Data listing START

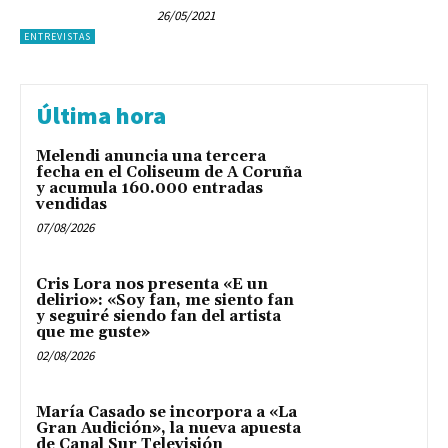
26/05/2021
ENTREVISTAS
Última hora
Melendi anuncia una tercera
fecha en el Coliseum de A Coruña
y acumula 160.000 entradas
vendidas
07/08/2026
Cris Lora nos presenta «E un
delirio»: «Soy fan, me siento fan
y seguiré siendo fan del artista
que me guste»
02/08/2026
María Casado se incorpora a «La
Gran Audición», la nueva apuesta
de Canal Sur Televisión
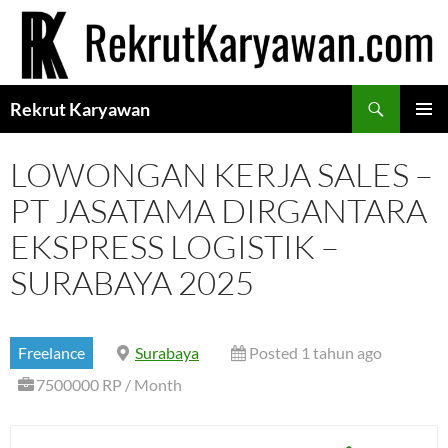
Langsung
ke
isi
Cari
Rekrut Karyawan
MENU
UTAMA
LOWONGAN KERJA SALES –
PT JASATAMA DIRGANTARA
EKSPRESS LOGISTIK –
SURABAYA 2025
Freelance
Surabaya
Posted 1 tahun ago
7500000 RP / Month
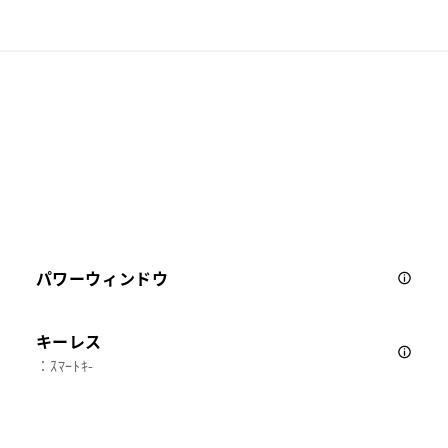
パワーウィンドウ
キーレス
：ｽﾏｰﾄｷ-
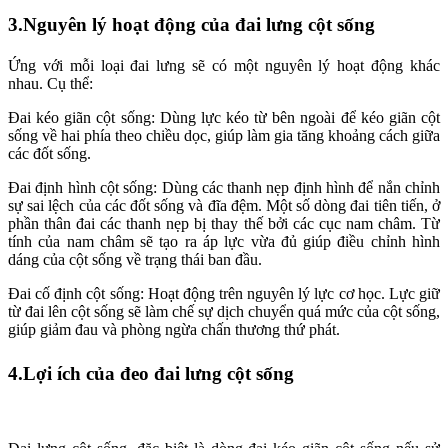
3.Nguyên lý hoạt động của đai lưng cột sống
Ứng với mỗi loại đai lưng sẽ có một nguyên lý hoạt động khác
nhau. Cụ thể:
Đai kéo giãn cột sống: Dùng lực kéo từ bên ngoài để kéo giãn cột
sống về hai phía theo chiều dọc, giúp làm gia tăng khoảng cách giữa
các đốt sống.
Đai định hình cột sống: Dùng các thanh nẹp định hình để nắn chỉnh
sự sai lệch của các đốt sống và đĩa đệm. Một số dòng đai tiên tiến, ở
phần thân đai các thanh nẹp bị thay thế bởi các cục nam châm. Từ
tính của nam châm sẽ tạo ra áp lực vừa đủ giúp điều chỉnh hình
dáng của cột sống về trạng thái ban đầu.
Đai cố định cột sống: Hoạt động trên nguyên lý lực cơ học. Lực giữ
từ đai lên cột sống sẽ làm chế sự dịch chuyển quá mức của cột sống,
giúp giảm đau và phòng ngừa chấn thương thứ phát.
4.Lợi ích của đeo đai lưng cột sống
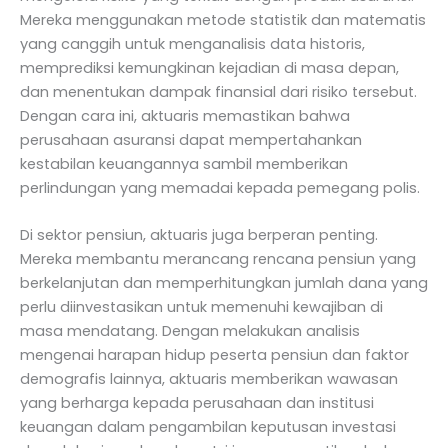
Mereka menggunakan metode statistik dan matematis
yang canggih untuk menganalisis data historis,
memprediksi kemungkinan kejadian di masa depan,
dan menentukan dampak finansial dari risiko tersebut.
Dengan cara ini, aktuaris memastikan bahwa
perusahaan asuransi dapat mempertahankan
kestabilan keuangannya sambil memberikan
perlindungan yang memadai kepada pemegang polis.
Di sektor pensiun, aktuaris juga berperan penting.
Mereka membantu merancang rencana pensiun yang
berkelanjutan dan memperhitungkan jumlah dana yang
perlu diinvestasikan untuk memenuhi kewajiban di
masa mendatang. Dengan melakukan analisis
mengenai harapan hidup peserta pensiun dan faktor
demografis lainnya, aktuaris memberikan wawasan
yang berharga kepada perusahaan dan institusi
keuangan dalam pengambilan keputusan investasi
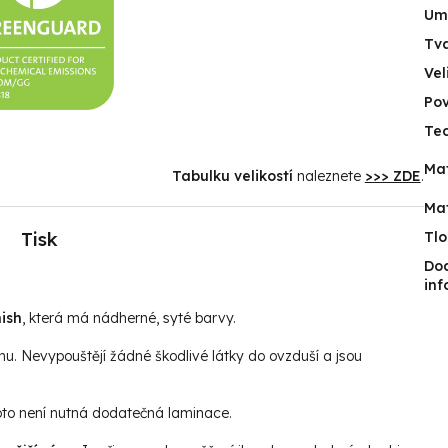
Umí
Tv
Vel
Po
Tec
Mat
Tabulku velikostí
naleznete
>>> ZDE
.
Mat
Tisk
Tlo
Do
in
ish
, která má nádherné, syté barvy.
hu. Nevypouštějí žádné škodlivé látky do ovzduší a jsou
roto není nutná dodatečná laminace.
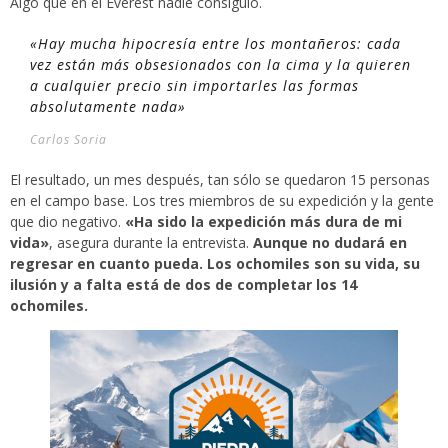
Algo que en el Everest nadie consiguió.
«Hay mucha hipocresía entre los montañeros: cada
vez están más obsesionados con la cima y la quieren
a cualquier precio sin importarles las formas
absolutamente nada»
Carlos Soria
El resultado, un mes después, tan sólo se quedaron 15 personas
en el campo base. Los tres miembros de su expedición y la gente
que dio negativo.
«Ha sido la expedición más dura de mi
vida»
, asegura durante la entrevista.
Aunque no dudará en
regresar en cuanto pueda. Los ochomiles son su vida, su
ilusión y a falta está de dos de completar los 14
ochomiles.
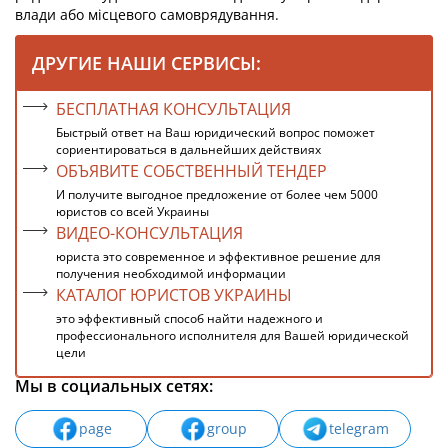
влади або місцевого самоврядування.
ДРУГИЕ НАШИ СЕРВИСЫ:
БЕСПЛАТНАЯ КОНСУЛЬТАЦИЯ
Быстрый ответ на Ваш юридический вопрос поможет
сориентироваться в дальнейших действиях
ОБЪЯВИТЕ СОБСТВЕННЫЙ ТЕНДЕР
И получите выгодное предложение от более чем 5000
юристов со всей Украины
ВИДЕО-КОНСУЛЬТАЦИЯ
юриста это современное и эффективное решение для
получения необходимой информации
КАТАЛОГ ЮРИСТОВ УКРАИНЫ
это эффективный способ найти надежного и
профессионального исполнителя для Вашей юридической
цели
Мы в социальных сетях:
page
group
telegram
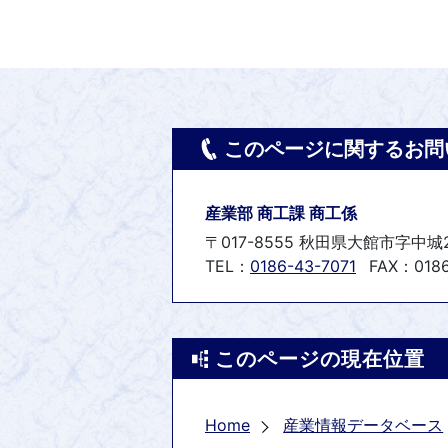
このページに関するお問
産業部 商工課 商工係
〒017-8555 秋田県大館市字中城
TEL：
0186-43-7071
FAX：0186
このページの現在位置
Home
産業情報データベース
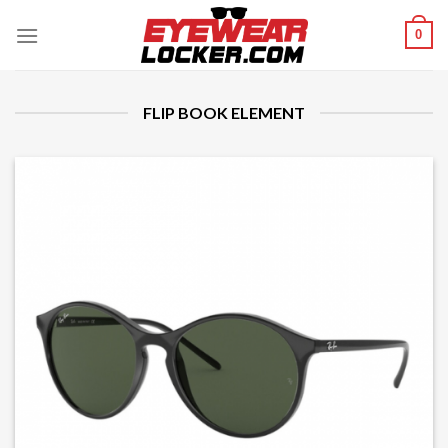
Skip
0
to
content
FLIP BOOK ELEMENT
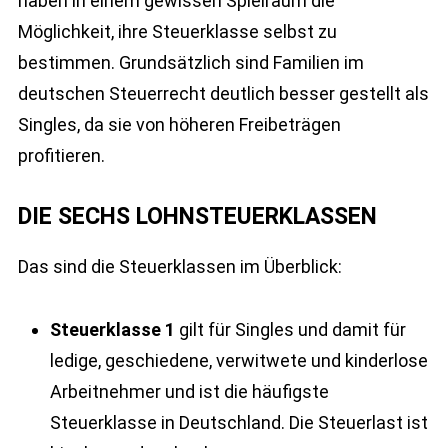
haben in einem gewissen Spielraum die
Möglichkeit, ihre Steuerklasse selbst zu
bestimmen. Grundsätzlich sind Familien im
deutschen Steuerrecht deutlich besser gestellt als
Singles, da sie von höheren Freibeträgen
profitieren.
DIE SECHS LOHNSTEUERKLASSEN
Das sind die Steuerklassen im Überblick:
Steuerklasse 1
gilt für Singles und damit für
ledige, geschiedene, verwitwete und kinderlose
Arbeitnehmer und ist die häufigste
Steuerklasse in Deutschland. Die Steuerlast ist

Data listing END

§ What this task involves:
The listing above should be transcribed word for word, with its pictures left out.

§ Solution for this exercise:
26/05/2021
ENTREVISTAS
Última hora
Melendi anuncia una tercera
fecha en el Coliseum de A Coruña
y acumula 160.000 entradas
vendidas
07/08/2026
Cris Lora nos presenta «E un
delirio»: «Soy fan, me siento fan
y seguiré siendo fan del artista
que me guste»
02/08/2026
María Casado se incorpora a «La
Gran Audición», la nueva apuesta
de Canal Sur Televisión
Langsung
ke
isi
Cari
Rekrut Karyawan
MENU
UTAMA
LOWONGAN KERJA SALES –
PT JASATAMA DIRGANTARA
EKSPRESS LOGISTIK –
SURABAYA 2025
Freelance
Surabaya
Posted 1 tahun ago
7500000 RP / Month
パワーウィンドウ
キーレス
：ｽﾏｰﾄｷ-
3.Nguyên lý hoạt động của đai lưng cột sống
Ứng với mỗi loại đai lưng sẽ có một nguyên lý hoạt động khác
nhau. Cụ thể:
Đai kéo giãn cột sống: Dùng lực kéo từ bên ngoài để kéo giãn cột
sống về hai phía theo chiều dọc, giúp làm gia tăng khoảng cách giữa
các đốt sống.
Đai định hình cột sống: Dùng các thanh nẹp định hình để nắn chỉnh
sự sai lệch của các đốt sống và đĩa đệm. Một số dòng đai tiên tiến, ở
phần thân đai các thanh nẹp bị thay thế bởi các cục nam châm. Từ
tính của nam châm sẽ tạo ra áp lực vừa đủ giúp điều chỉnh hình
dáng của cột sống về trạng thái ban đầu.
Đai cố định cột sống: Hoạt động trên nguyên lý lực cơ học. Lực giữ
từ đai lên cột sống sẽ làm chế sự dịch chuyển quá mức của cột sống,
giúp giảm đau và phòng ngừa chấn thương thứ phát.
4.Lợi ích của đeo đai lưng cột sống
Mereka menggunakan metode statistik dan matematis
yang canggih untuk menganalisis data historis,
memprediksi kemungkinan kejadian di masa depan,
dan menentukan dampak finansial dari risiko tersebut.
Dengan cara ini, aktuaris memastikan bahwa
perusahaan asuransi dapat mempertahankan
kestabilan keuangannya sambil memberikan
perlindungan yang memadai kepada pemegang polis.
Di sektor pensiun, aktuaris juga berperan penting.
Mereka membantu merancang rencana pensiun yang
berkelanjutan dan memperhitungkan jumlah dana yang
perlu diinvestasikan untuk memenuhi kewajiban di
masa mendatang. Dengan melakukan analisis
mengenai harapan hidup peserta pensiun dan faktor
demografis lainnya, aktuaris memberikan wawasan
yang berharga kepada perusahaan dan institusi
keuangan dalam pengambilan keputusan investasi
Umí
Tv
Vel
Po
Tec
Mat
Tabulku velikostí
naleznete
>>> ZDE
.
Mat
Tisk
Tlo
Do
in
ish
, která má nádherné, syté barvy.
hu. Nevypouštějí žádné škodlivé látky do ovzduší a jsou
roto není nutná dodatečná laminace.
Algo que en el Everest nadie consiguió.
«Hay mucha hipocresía entre los montañeros: cada
vez están más obsesionados con la cima y la quieren
a cualquier precio sin importarles las formas
absolutamente nada»
Carlos Soria
El resultado, un mes después, tan sólo se quedaron 15 personas
en el campo base. Los tres miembros de su expedición y la gente
que dio negativo.
«Ha sido la expedición más dura de mi
vida»
, asegura durante la entrevista.
Aunque no dudará en
regresar en cuanto pueda. Los ochomiles son su vida, su
ilusión y a falta está de dos de completar los 14
ochomiles.
влади або місцевого самоврядування.
ДРУГИЕ НАШИ СЕРВИСЫ:
БЕСПЛАТНАЯ КОНСУЛЬТАЦИЯ
Быстрый ответ на Ваш юридический вопрос поможет
сориентироваться в дальнейших действиях
ОБЪЯВИТЕ СОБСТВЕННЫЙ ТЕНДЕР
И получите выгодное предложение от более чем 5000
юристов со всей Украины
ВИДЕО-КОНСУЛЬТАЦИЯ
юриста это современное и эффективное решение для
получения необходимой информации
КАТАЛОГ ЮРИСТОВ УКРАИНЫ
это эффективный способ найти надежного и
профессионального исполнителя для Вашей юридической
цели
Мы в социальных сетях:
page
group
telegram
このページに関するお問
産業部 商工課 商工係
〒017-8555 秋田県大館市字中城
TEL：
0186-43-7071
FAX：0186
このページの現在位置
Home
産業情報データベース
Skip
0
to
content
FLIP BOOK ELEMENT
haben in einem gewissen Spielraum die
Möglichkeit, ihre Steuerklasse selbst zu
bestimmen. Grundsätzlich sind Familien im
deutschen Steuerrecht deutlich besser gestellt als
Singles, da sie von höheren Freibeträgen
profitieren.
DIE SECHS LOHNSTEUERKLASSEN
Das sind die Steuerklassen im Überblick:
Steuerklasse 1
gilt für Singles und damit für
ledige, geschiedene, verwitwete und kinderlose
Arbeitnehmer und ist die häufigste
Steuerklasse in Deutschland. Die Steuerlast ist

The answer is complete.